The gift of music gaming may have lost its lustre when it comes to guitars and rock bands, but Riddim Ribbon unwraps inventive new gameplay that puts things back on the beat.
Moving away from the concept of emulating music, it's a rare example of gameplay measured in equal part to musical interaction. Riddim Ribbon ties these two strands together into an alluring bow that holds together a genre in need of something unique.
Innovation doesn't assume perfection, though, and some primping is necessary for this bow to curve in harmony with its ingenious concept.
Put a record on
With headliner the Black Eyed Peas, Riddim Ribbon puts you in control of a spinning ball that rolls along a twisting ribbon of music. Tilting your handset moves the ball left and right with the goal being to keep on top of a thin strand representing the beat.
The ribbon fluctuates in time, so twists and turns are always tuned to the music. Veer off-track and the song deteriorates.
It's not just about keeping the music alive, though. Riddim Ribbon is as much about racing as it is about the music. Point pearls nesting atop the ribbon reward you for staying on the beat and electrified fences require flicking your device forward to jump and preserve your points multiplier.
There are even bonus points to be earned by taking ramps that launch your ball into the air.
Since these are entirely optional, there's a sense that traditional gameplay is a larger part of the experience than is the case with most music games. Rather than being consumed with nailing notes and thumping in tempo, you're thinking about movement in concert with the music.
Of course, music hasn't been sidelined here. Riddim Ribbon cleverly disposes of tired note-hammering musical gameplay and replaces it with a more nuanced mixing mechanic.
Splits in the ribbon provide an opportunity to tweak the music by diverging into one of two remixed versions of the song. Head left and maybe you get a taste of David Guetta's remix of "Boom Boom Pow," whereas going right fires up DJ will.i.am's take.
Switch-ups allow you to customise the music in the simplest way possible. I have concerns about the trickiness of keeping the ball aligned with the ribbon through these transitions, though.
Similarly, the layout of some levels is unfair. As the ribbon gains height, for example, your ability to predict its course is diminished.

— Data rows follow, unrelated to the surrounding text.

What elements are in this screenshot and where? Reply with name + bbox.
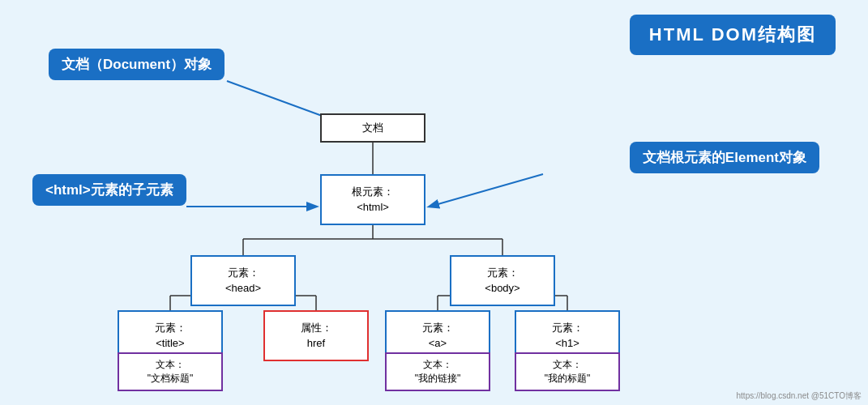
title-text: HTML DOM结构图 [649, 24, 816, 45]
node-title-line2: <title> [156, 336, 184, 351]
node-text-link-line1: 文本： [423, 358, 452, 372]
node-href-line2: href [307, 336, 325, 351]
node-text-link-line2: "我的链接" [415, 372, 461, 386]
svg-line-2 [430, 174, 543, 207]
node-root-html: 根元素： <html> [320, 174, 425, 225]
node-document: 文档 [320, 113, 425, 143]
diagram-container: HTML DOM结构图 文档（Document）对象 <html>元素的子元素 … [0, 0, 868, 405]
node-a-line2: <a> [429, 336, 447, 351]
node-body-line2: <body> [485, 281, 520, 296]
callout-html-child-label: <html>元素的子元素 [45, 182, 173, 198]
node-head-line2: <head> [225, 281, 261, 296]
node-head: 元素： <head> [190, 255, 296, 306]
watermark: https://blog.csdn.net @51CTO博客 [737, 390, 862, 402]
title-box: HTML DOM结构图 [630, 15, 836, 55]
node-h1-line1: 元素： [552, 321, 584, 335]
node-text-heading: 文本： "我的标题" [515, 352, 620, 391]
node-text-link: 文本： "我的链接" [385, 352, 490, 391]
node-text-title-line2: "文档标题" [148, 372, 194, 386]
callout-document-label: 文档（Document）对象 [62, 57, 212, 72]
node-root-line2: <html> [357, 200, 389, 215]
node-text-heading-line2: "我的标题" [545, 372, 591, 386]
callout-root-element-label: 文档根元素的Element对象 [643, 150, 806, 165]
node-href: 属性： href [263, 310, 369, 361]
node-text-heading-line1: 文本： [553, 358, 582, 372]
node-text-title: 文本： "文档标题" [118, 352, 223, 391]
node-body-line1: 元素： [487, 266, 519, 280]
watermark-text: https://blog.csdn.net @51CTO博客 [737, 391, 862, 400]
node-root-line1: 根元素： [352, 185, 394, 199]
node-title-line1: 元素： [155, 321, 186, 335]
node-h1-line2: <h1> [555, 336, 579, 351]
node-href-line1: 属性： [301, 321, 332, 335]
node-text-title-line1: 文本： [156, 358, 185, 372]
node-body: 元素： <body> [450, 255, 555, 306]
node-head-line1: 元素： [228, 266, 259, 280]
callout-root-element: 文档根元素的Element对象 [630, 142, 819, 173]
callout-html-child: <html>元素的子元素 [32, 174, 186, 206]
node-document-text: 文档 [362, 121, 383, 135]
callout-document: 文档（Document）对象 [49, 49, 224, 80]
node-a-line1: 元素： [422, 321, 454, 335]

Hills block your line of sight and so you're unable to see the course the ribbon takes on the other side. Unsurprisingly, you end up off-track on the other side. Gradual inclines might work, but sharp rises in the ribbon need to be reconsidered.
Added feedback when the ball syncs and departs from the ribbon would also improve gameplay. Better signs to indicate that you're correctly aligned with the ribbon are needed. Tempering the persistent sparkles that appear around the ball so that they only come about when you're synced would work.
Furthermore, vibration when the ball is a significant distance from the ribbon could act like grooves on a highway that let you know you're veering out of the lane. This would complement the audio degeneration and reddening of the ribbon that already occur.
Less of an issue is the music, which puts the spotlight on the Black Eyed Peas. Purchasing Riddim Ribbon nets you three levels built around remixes of "Boom Boom Pow," "Meet Me Halfway," and "I Gotta Feeling."
Three additional dance tracks can be purchased within the game - two from Tiësto and a single from Benny Benassi - yet the available library is limited in terms of musical style.
More levels are planned and there's no reason to discount Riddim Ribbon for its focused release. Nevertheless, it has be made clear that if you're not a fan of the Black Eyed Peas this is going to be a challenging game for you in more ways than one.
As the track list expands and level design improves, the inventiveness of Riddim Ribbon will come through even more clearly. This is one gift that is sure to keep on giving in the months ahead.